Diffusion Bonding Between TiAl And Ti Alloys And The Mechanical Properties Of The Joints At Elevated Temperatures

γ-TiAl alloys exhibit low density, excellent properties at high temperatures, which are one of the most promising materials for high temperature application. Understanding the bonding behaviors of the alloys with themselves and with other alloys is helpful to their applications. In this thesis, a new diffusion bonding approach (named LMS) was introduced to the bond between TiAl and Ti6Al4V. In this approach, laser rapid solidification surface modification was first conducted on the pre-bonding surfaces ofγ-TiAl and Ti alloys. With this method, a sound bond was achieved at the diffusion conditions of 900℃/80MPa/2h. The bend strength of the joint achieves 92.9% of the strength of TiAl matrix. On the basis of understanding of the microstructure of bond interface and bonding mechanisms, the mechanical properties at high temperatures, especially creep behavior, of the joint obtained by LMS was investigated, comparing with that of the joints obtained at same diffusion bondingcondtions by the normal diffusion method without laser surface modification( named NLMS), and the effects of the mircrostructures on the high temperature properties and fracture mechanism were discussed. The results indicated that the tensile fracture strengthes at 400-600℃are lower than that of the TiAl matrix.

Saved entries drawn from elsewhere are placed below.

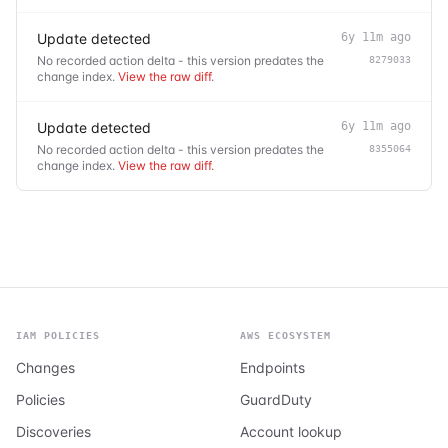
Update detected
6y 11m ago
No recorded action delta - this version predates the
8279033
change index.
View the raw diff
.
Update detected
6y 11m ago
No recorded action delta - this version predates the
8355064
change index.
View the raw diff
.
IAM POLICIES
AWS ECOSYSTEM
Changes
Endpoints
Policies
GuardDuty
Discoveries
Account lookup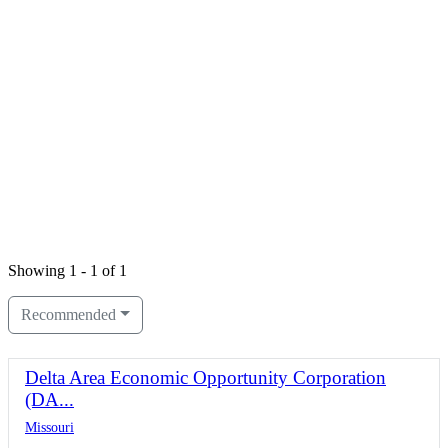
Showing 1 - 1 of 1
Recommended
Delta Area Economic Opportunity Corporation
(DA...
Missouri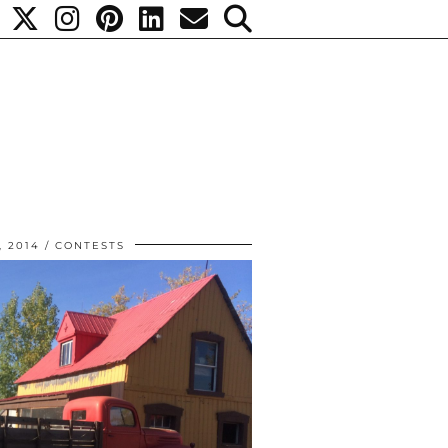
, 2014
CONTESTS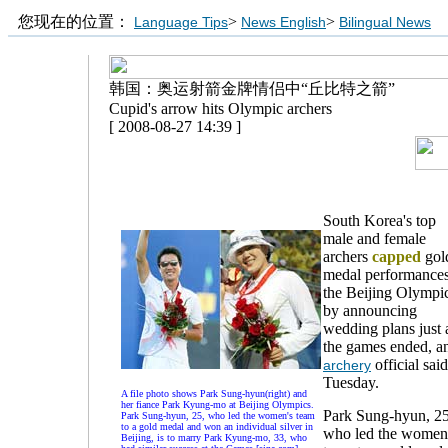
您现在的位置：
>
>
Language Tips
News English
Bilingual News
韩国：奥运射箭金牌情侣中“丘比特之箭”
Cupid's arrow hits Olympic archers
[ 2008-08-27 14:39 ]
South Korea's top
male and female
archers
capped
gol
medal performances
the Beijing Olympi
by announcing
wedding plans just 
the games ended, a
official sai
archery
Tuesday.
A file photo shows Park Sung-hyun(right) and
her fiance Park Kyung-mo at Beijing Olympics.
Park Sung-hyun, 25
Park Sung-hyun, 25, who led the women's team
to a gold medal and won an individual silver in
who led the women
Beijing, is to marry Park Kyung-mo, 33, who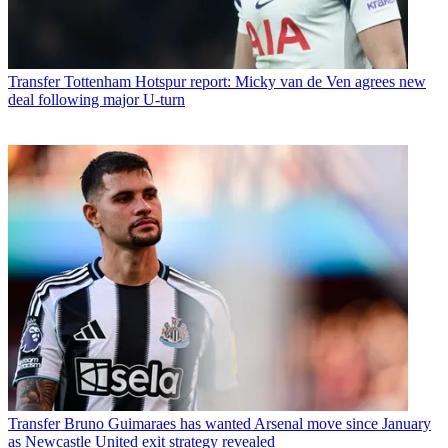
Transfer
Tottenham Hotspur report: Micky van de Ven agrees new
deal following major U-turn
Transfer
Bruno Guimaraes has wanted Arsenal move since January
as Newcastle United exit strategy revealed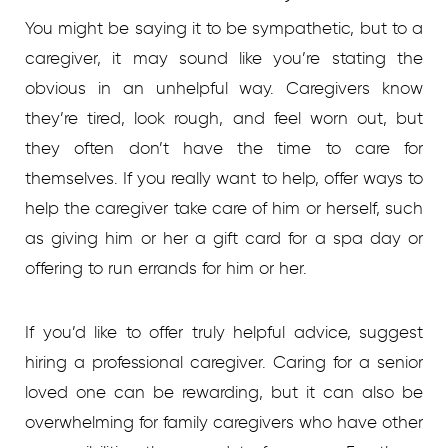
You might be saying it to be sympathetic, but to a
caregiver, it may sound like you’re stating the
obvious in an unhelpful way. Caregivers know
they’re tired, look rough, and feel worn out, but
they often don’t have the time to care for
themselves. If you really want to help, offer ways to
help the caregiver take care of him or herself, such
as giving him or her a gift card for a spa day or
offering to run errands for him or her.
If you’d like to offer truly helpful advice, suggest
hiring a professional caregiver. Caring for a senior
loved one can be rewarding, but it can also be
overwhelming for family caregivers who have other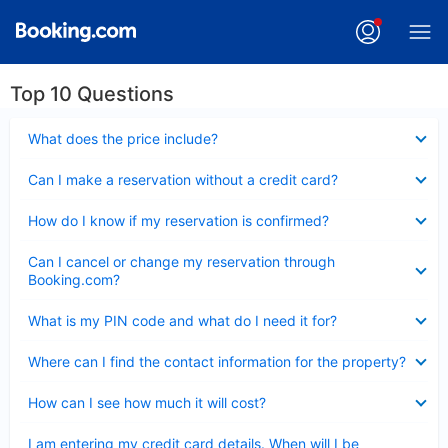
Top 10 Questions
Collapsed
What does the price include?
Collapsed
Can I make a reservation without a credit card?
Collapsed
How do I know if my reservation is confirmed?
Collapsed
Can I cancel or change my reservation through
Booking.com?
Collapsed
What is my PIN code and what do I need it for?
Collapsed
Where can I find the contact information for the property?
Collapsed
How can I see how much it will cost?
Collapsed
I am entering my credit card details. When will I be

The strength of the LMS joint at 400℃is higher than that of the NLMS joint, but they are almost identical at 600℃. The fracture of both joints occurred in the bond at 400-600℃, and the fracture modes were strongly dependent on the temperature. The higher strength of the LMS joint is due to its perfect metallurgical bonding. At the temperature range of 400-600℃, the creep deformation concentrated in the Ti matrix in both joints, which was controlled by dislocation climb. The creep resistance of the LMS is much higher than that that of NLMS joint, but slightly lower than that of Ti matrix. The creep fracture of both joints occurred at the bonding interface or near the interface. The bonding interface is weak during creep, and the interface strength and fracture mechanism decided the life time of creep of the joints. As a result, the new diffusion method used in the present study is a promising solid bonding method for bonding between TiAl with other alloys.